Ad imageAd image

Jadi Tersangka Korupsi Rp 61 M, Eks Kabag Admin Bank Banten Segera Disidang

Redaksi Indoraya
By Redaksi Indoraya 591 Views
2 Min Read
Ilustrasi korupsi. (Foto: Istimewa)

INDORAYA – Kepala Administrasi Kredit Bank Banten, Darwinis menjadi tersangka perkara korupsi kredit macet sebanyak Rp 61 miliar Bank Banten. Tim penyidik Kejaksaan Tinggi (Kejati) Banten, menyerahkan tersangka ke Kejaksaan Negeri (Kejari) Serang untuk segera disidang.

Sebagai informasi, proses penyidikan kasus ini dilakukan Kejati Banten, sementara penuntutannya disusun oleh Kejari Serang.

“Sudah tahap dua atas nama tersangka DWS, atas tindak pidana korupsi penyimpangan dalam pemberian fasilitas kredit modal kerja dan kredit investasi Bank Banten ke PT HNM,” kata Kasi Penkum Kejati Banten Ivan H Siahaan, Kamis (4/5/23).

Peran Darwinis sebagai Kabag Admin Bank setempat adalah memuluskan pencairan ke PT Harum Nusantara Makmur (HNM).
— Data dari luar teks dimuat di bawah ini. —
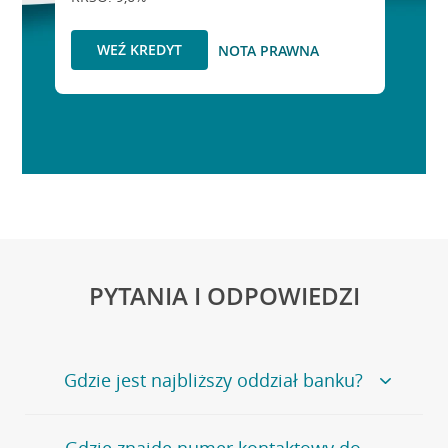
WEŹ KREDYT
NOTA PRAWNA
PYTANIA I ODPOWIEDZI
Gdzie jest najbliższy oddział banku?
Jeśli szukasz oddziału naszego banku, zapraszamy na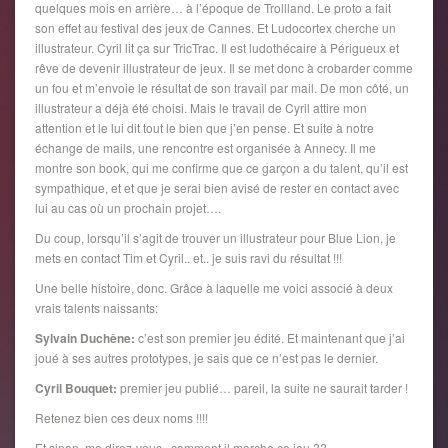
quelques mois en arrière… à l’époque de Trollland. Le proto a fait
son effet au festival des jeux de Cannes. Et Ludocortex cherche un
illustrateur. Cyril lit ça sur TricTrac. Il est ludothécaire à Périgueux et
rêve de devenir illustrateur de jeux. Il se met donc à crobarder comme
un fou et m’envoie le résultat de son travail par mail. De mon côté, un
illustrateur a déjà été choisi. Mais le travail de Cyril attire mon
attention et le lui dit tout le bien que j’en pense. Et suite à notre
échange de mails, une rencontre est organisée à Annecy. Il me
montre son book, qui me confirme que ce garçon a du talent, qu’il est
sympathique, et et que je serai bien avisé de rester en contact avec
lui au cas où un prochain projet….
Du coup, lorsqu’il s’agit de trouver un illustrateur pour Blue Lion, je
mets en contact Tim et Cyril.. et.. je suis ravi du résultat !!!
Une belle histoire, donc. Grâce à laquelle me voici associé à deux
vrais talents naissants:
Sylvain Duchêne:
c’est son premier jeu édité. Et maintenant que j’ai
joué à ses autres prototypes, je sais que ce n’est pas le dernier.
Cyril Bouquet:
premier jeu publié… pareil, la suite ne saurait tarder !
Retenez bien ces deux noms !!!!
Et sinon, me direz-vous.. comment il marche ce jeu ??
Dalam kasus ini, eks Kepala Divisi Komersil Satyavadin Djojosubroto dan Direktur PT HNM Rasyid Samsudin sudah terlebih dahulu divonis bersalah.

Lebih lanjut, Kasi mengatakan tersangka Darwinis akan ditahan di Rumah Tahanan Negara Klas IIB Serang, dalam 20 hari ke depan atau sampai tanggal 23 Mei 2023.

“Setelah tahap II (penyerahan tersangka dan barang bukti), jaksa penuntut umum akan menyusun surat dakwaan dan segera melimpahkan perkara tersebut ke Pengadilan Tipikor Serang untuk disidangkan,” paparnya.

Sebelumnya, Darwinis diduga telah meloloskan kredit ke PT HNM, yang akhirnya macet pembayaran, sehingga merugikan keuangan negara Rp 61 miliar. Akhirnya, pada Maret lalu dirinya ditetapkan menjadi tersangka dan langsung ditahan oleh tim penyidik.

“Ternyata dia meloloskan atau banyak dokumen itu seharusnya tidak layak, dibuat layak sehingga cari sebesar Rp 61 miliar,” kata Kajati Banten Didik Farkhan Alisyahdi pada Senin (21/3) lalu.

Untuk diketahui, Vonis Satyavadin telah divonis 3 tahun penjara dan denda Rp 300 juta subsider 3 bulan. Sementara Rasyid divonis penjara 11 tahun penjara dan denda Rp 350 juta subsider 4 bulan, serta disanksi membayar uang pengganti Rp 58,1 miliar.